Exercise objective: Scan the lines below; pull out those with "button".

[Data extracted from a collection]
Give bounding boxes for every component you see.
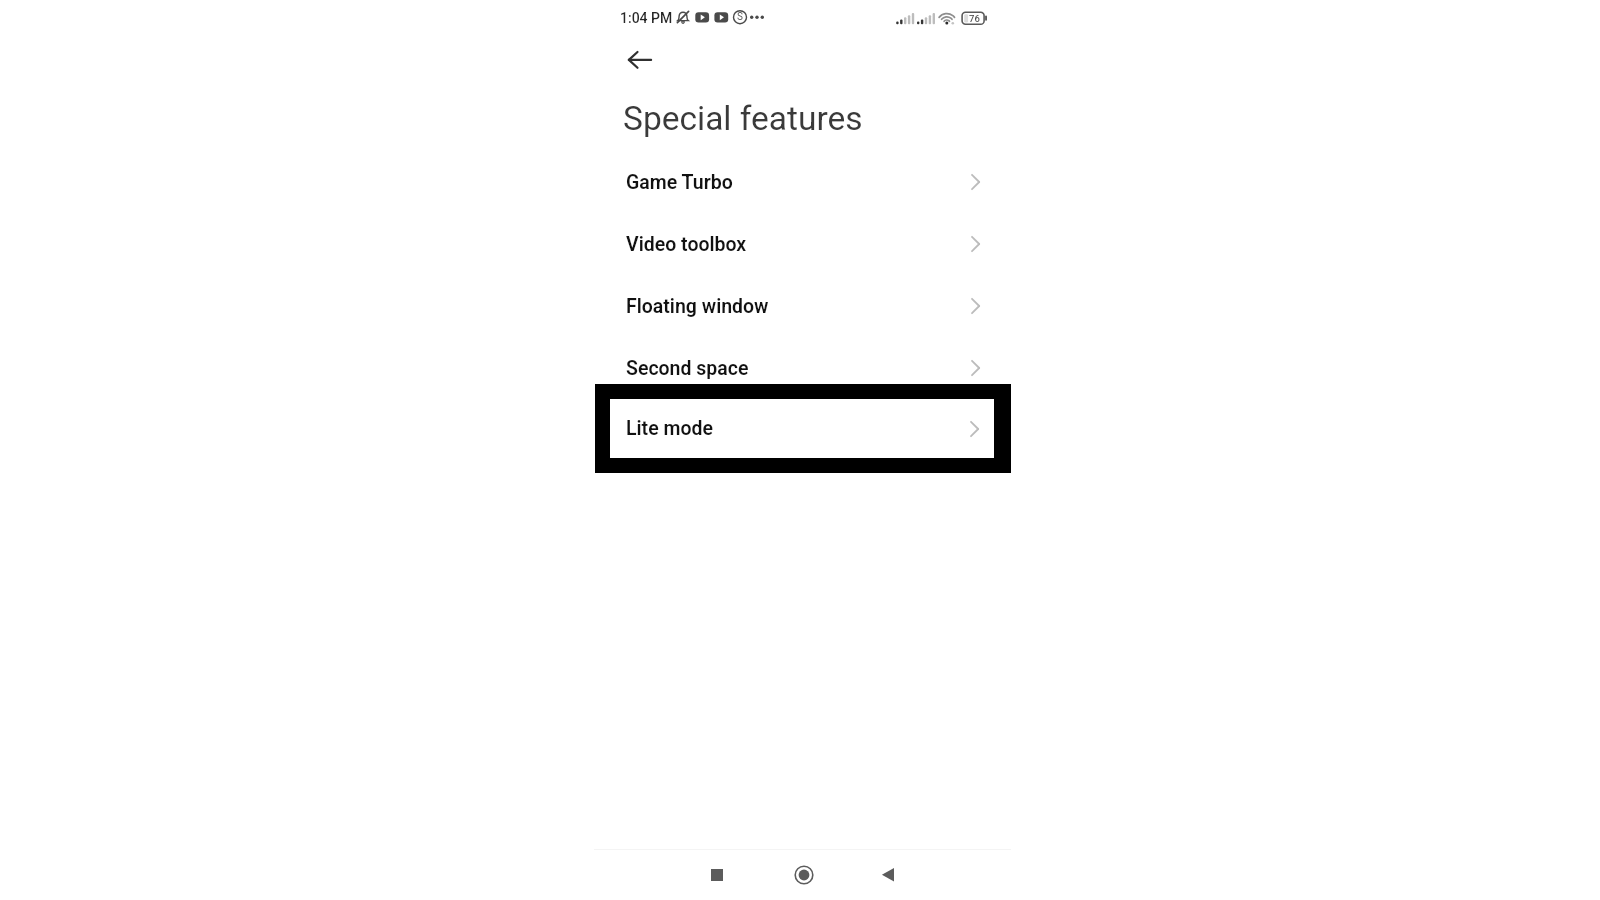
staticText: Lite mode — [626, 419, 713, 442]
staticText: Game Turbo — [626, 171, 733, 194]
staticText: 1:04 PM — [620, 10, 673, 26]
staticText: Second space — [626, 357, 749, 380]
button[interactable]: Floating window — [594, 275, 1011, 337]
button[interactable]: Game Turbo — [594, 151, 1011, 213]
button[interactable]: Second space — [594, 337, 1011, 399]
button[interactable]: Video toolbox — [594, 213, 1011, 275]
staticText: Video toolbox — [626, 233, 747, 256]
button[interactable]: Home — [785, 856, 822, 893]
staticText: Special features — [623, 99, 863, 138]
button[interactable]: Lite mode — [610, 399, 994, 458]
staticText: Lite mode — [626, 417, 713, 440]
button[interactable]: Back — [869, 856, 906, 893]
button[interactable]: Recents — [698, 856, 735, 893]
button[interactable]: Lite mode — [594, 399, 1011, 461]
staticText: S — [737, 11, 743, 23]
staticText: 76 — [969, 13, 980, 24]
staticText: Floating window — [626, 295, 769, 318]
button[interactable]: Back — [610, 42, 656, 78]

Result of this task:
button[interactable]: Floating window — [594, 275, 1011, 337]
button[interactable]: Game Turbo — [594, 151, 1011, 213]
button[interactable]: Second space — [594, 337, 1011, 399]
button[interactable]: Video toolbox — [594, 213, 1011, 275]
button[interactable]: Home — [785, 856, 822, 893]
button[interactable]: Lite mode — [610, 399, 994, 458]
button[interactable]: Back — [869, 856, 906, 893]
button[interactable]: Recents — [698, 856, 735, 893]
button[interactable]: Lite mode — [594, 399, 1011, 461]
button[interactable]: Back — [610, 42, 656, 78]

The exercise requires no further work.